WHAT YOU WILL DO: When you find the word "市场热度" in a line of the entries, please copy the whole line.

EXTRACTED DATA:

..........

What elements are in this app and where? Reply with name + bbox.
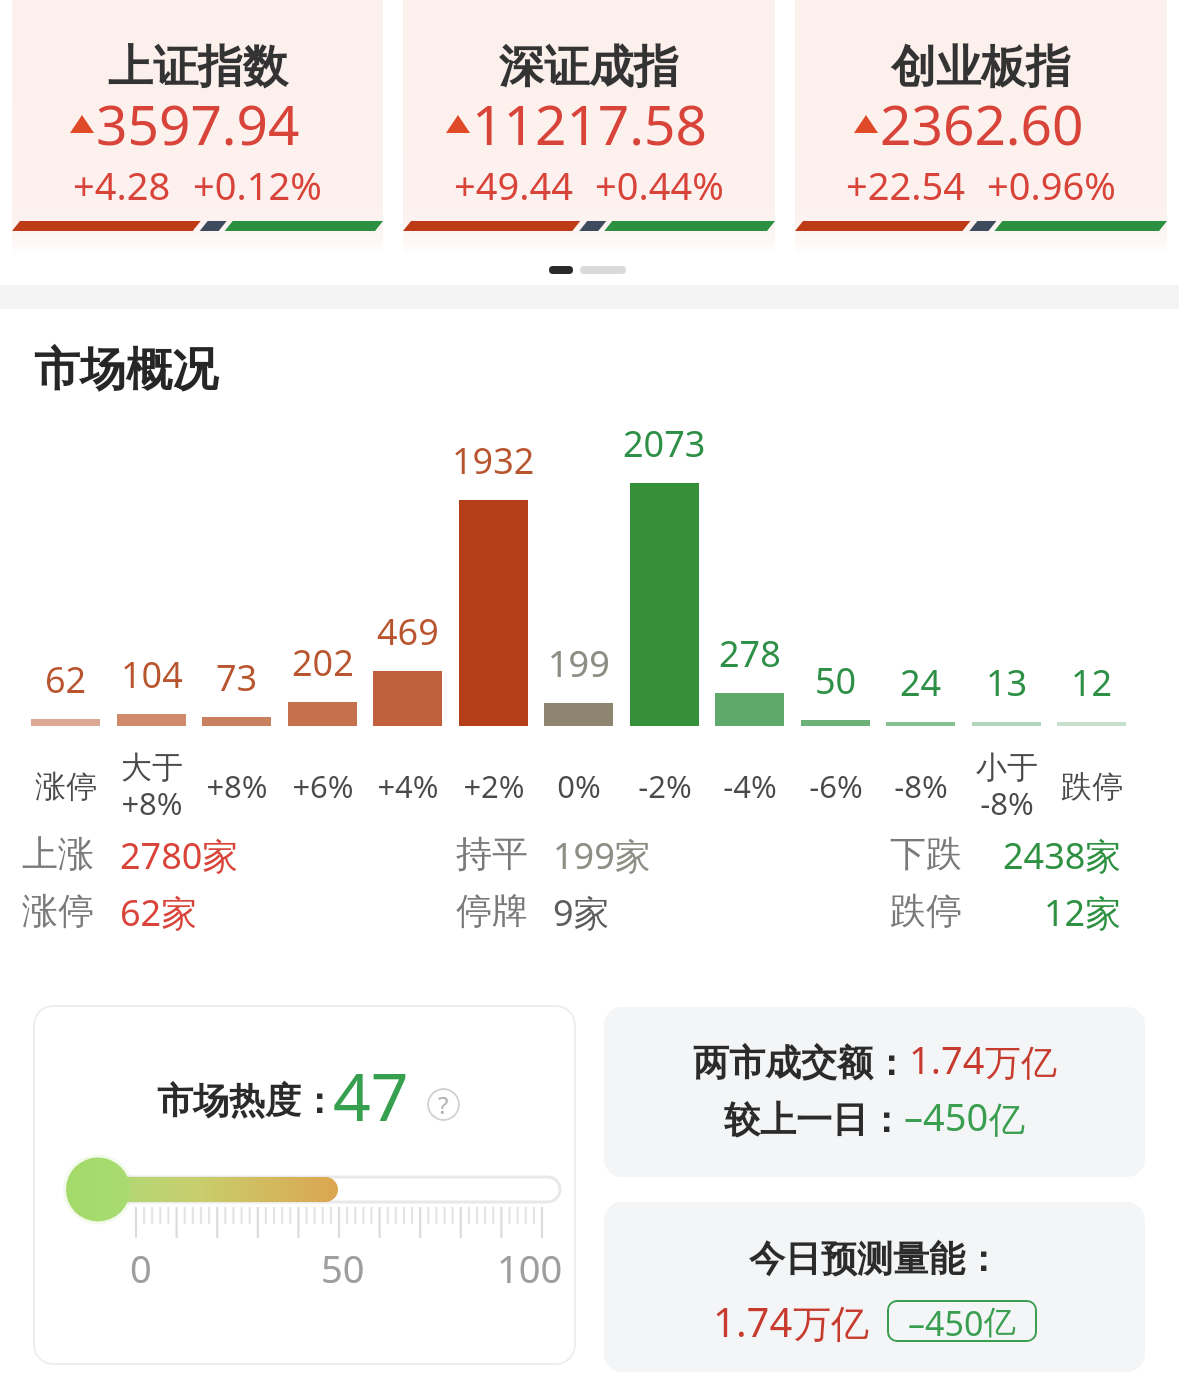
staticText: +8% bbox=[206, 765, 268, 807]
staticText: +0.96% bbox=[987, 159, 1116, 211]
staticText: 较上一日： bbox=[724, 1097, 904, 1142]
staticText: –450 bbox=[904, 1090, 989, 1142]
staticText: ? bbox=[438, 1088, 449, 1121]
button[interactable]: 上证指数 bbox=[12, 0, 383, 255]
staticText: 两市成交额： bbox=[693, 1040, 909, 1085]
staticText: 202 bbox=[292, 638, 354, 687]
staticText: 上证指数 bbox=[108, 39, 288, 96]
button[interactable]: 说明 bbox=[427, 1088, 460, 1121]
staticText: -2% bbox=[638, 765, 692, 807]
staticText: 涨停 bbox=[22, 888, 94, 933]
staticText: 0% bbox=[557, 765, 601, 807]
button[interactable]: 市场热度： bbox=[33, 1005, 576, 1365]
staticText: 1932 bbox=[452, 436, 535, 485]
staticText: 100 bbox=[497, 1242, 563, 1294]
staticText: 2362.60 bbox=[880, 86, 1084, 161]
button[interactable]: 深证成指 bbox=[403, 0, 775, 255]
staticText: 62 bbox=[45, 655, 87, 704]
staticText: +22.54 bbox=[846, 159, 965, 211]
staticText: 2073 bbox=[623, 419, 706, 468]
staticText: 24 bbox=[900, 658, 942, 707]
staticText: 1.74 bbox=[909, 1033, 985, 1085]
button[interactable]: 创业板指 bbox=[795, 0, 1167, 255]
button[interactable]: 今日预测量能： bbox=[604, 1202, 1145, 1372]
staticText: -6% bbox=[809, 765, 863, 807]
staticText: 深证成指 bbox=[499, 39, 679, 96]
staticText: 2780家 bbox=[120, 831, 239, 880]
staticText: 万亿 bbox=[793, 1300, 869, 1348]
staticText: 小于 -8% bbox=[976, 748, 1038, 824]
staticText: 亿 bbox=[989, 1097, 1025, 1142]
staticText: 11217.58 bbox=[472, 86, 707, 161]
staticText: 下跌 bbox=[890, 831, 962, 876]
staticText: +2% bbox=[463, 765, 525, 807]
staticText: 市场概况 bbox=[34, 341, 218, 399]
staticText: 50 bbox=[815, 656, 857, 705]
staticText: 0 bbox=[130, 1242, 152, 1294]
staticText: +6% bbox=[292, 765, 354, 807]
staticText: 跌停 bbox=[1061, 767, 1123, 806]
staticText: 涨停 bbox=[35, 767, 97, 806]
staticText: 跌停 bbox=[890, 888, 962, 933]
staticText: 47 bbox=[333, 1050, 409, 1140]
staticText: 2438家 bbox=[1003, 831, 1122, 880]
staticText: 12 bbox=[1071, 658, 1113, 707]
staticText: 13 bbox=[986, 658, 1028, 707]
staticText: 创业板指 bbox=[891, 39, 1071, 96]
staticText: –450 bbox=[908, 1300, 984, 1342]
staticText: 大于 +8% bbox=[121, 748, 183, 824]
staticText: 持平 bbox=[456, 831, 528, 876]
staticText: 73 bbox=[216, 653, 258, 702]
staticText: 万亿 bbox=[985, 1040, 1057, 1085]
staticText: -8% bbox=[894, 765, 948, 807]
staticText: 12家 bbox=[1044, 888, 1122, 937]
staticText: -4% bbox=[723, 765, 777, 807]
staticText: 市场热度： bbox=[157, 1078, 337, 1123]
staticText: +0.12% bbox=[193, 159, 322, 211]
staticText: 104 bbox=[121, 650, 183, 699]
staticText: +4.28 bbox=[73, 159, 171, 211]
staticText: 50 bbox=[321, 1242, 365, 1294]
staticText: 278 bbox=[719, 629, 781, 678]
staticText: 199家 bbox=[553, 831, 651, 880]
staticText: 9家 bbox=[553, 888, 610, 937]
staticText: 今日预测量能： bbox=[749, 1236, 1001, 1281]
staticText: 469 bbox=[377, 607, 439, 656]
staticText: +4% bbox=[377, 765, 439, 807]
staticText: 停牌 bbox=[456, 888, 528, 933]
staticText: +0.44% bbox=[595, 159, 724, 211]
staticText: 1.74 bbox=[713, 1294, 793, 1348]
staticText: 亿 bbox=[984, 1302, 1016, 1342]
staticText: 62家 bbox=[120, 888, 198, 937]
button[interactable]: 两市成交额： bbox=[604, 1007, 1145, 1177]
staticText: 199 bbox=[548, 639, 610, 688]
staticText: 3597.94 bbox=[96, 86, 300, 161]
staticText: 上涨 bbox=[22, 831, 94, 876]
staticText: +49.44 bbox=[454, 159, 573, 211]
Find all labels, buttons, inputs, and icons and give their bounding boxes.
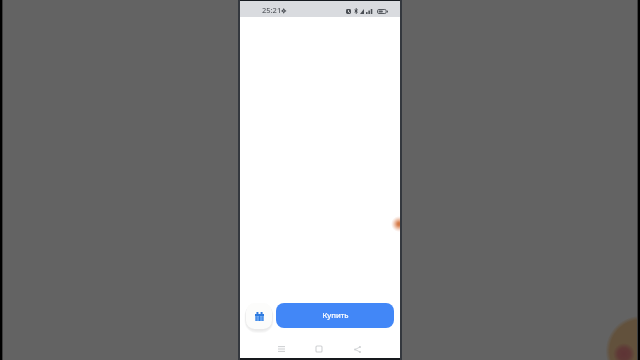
button[interactable]: Gift [246,303,272,329]
button[interactable]: Share [350,342,364,356]
staticText: 25:21 [262,5,282,15]
button[interactable]: Recent apps [274,342,288,356]
button[interactable]: Home [312,342,326,356]
button[interactable]: Купить [276,303,394,328]
staticText: Купить [322,310,349,321]
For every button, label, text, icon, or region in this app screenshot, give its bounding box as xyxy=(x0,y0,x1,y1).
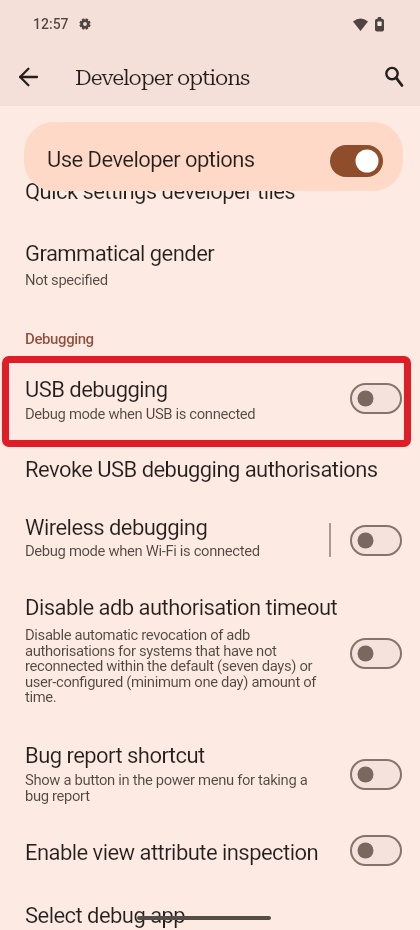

..........

TASK OUTPUT:
button[interactable]: 市场热度： bbox=[33, 1005, 576, 1365]
staticText: 市场热度： bbox=[157, 1078, 337, 1123]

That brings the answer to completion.